-- Extracted information follows --

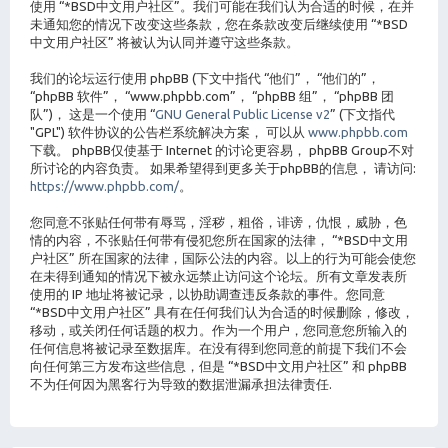
使用 “*BSD中文用户社区”。我们可能在我们认为合适的时候，在并
未通知您的情况下改变这些条款，您在条款改变后继续使用 “*BSD
中文用户社区” 将被认为认同并遵守这些条款。
我们的论坛运行使用 phpBB (下文中指代 “他们”， “他们的”，
“phpBB 软件”， “www.phpbb.com”， “phpBB 组”， “phpBB 团
队”)， 这是一个使用 “
GNU General Public License v2
” (下文指代
"GPL") 软件协议的公告栏系统解决方案， 可以从
www.phpbb.com
下载。 phpBB仅使基于 Internet 的讨论更容易， phpBB Group不对
所讨论的内容负责。 如果希望得到更多关于phpBB的信息， 请访问:
https://www.phpbb.com/
。
您同意不张贴任何带有辱骂，淫秽，粗俗，诽谤，仇恨，威胁，色
情的内容，不张贴任何带有侵犯您所在国家的法律， “*BSD中文用
户社区” 所在国家的法律，国际公法的内容。以上的行为可能会使您
在未得到通知的情况下被永远禁止访问这个论坛。所有文章发表所
使用的 IP 地址将被记录，以协助调查违反条款的事件。您同意
“*BSD中文用户社区” 具有在任何我们认为合适的时候删除，修改，
移动，或关闭任何话题的权力。作为一个用户，您同意您所输入的
任何信息将被记录至数据库。在没有得到您同意的前提下我们不会
向任何第三方发布这些信息，但是 “*BSD中文用户社区” 和 phpBB
不为任何因为黑客行为导致的数据泄漏承担法律责任.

-- Extracted information concluded --

* [Exercise description]: After locating the line that contains "任何信息将被记录至数据库。在没有得到您同意的前提下我们不会", print that line and every one after it through the last line of the listing, exactly.

* [Response area]:
任何信息将被记录至数据库。在没有得到您同意的前提下我们不会
向任何第三方发布这些信息，但是 “*BSD中文用户社区” 和 phpBB
不为任何因为黑客行为导致的数据泄漏承担法律责任.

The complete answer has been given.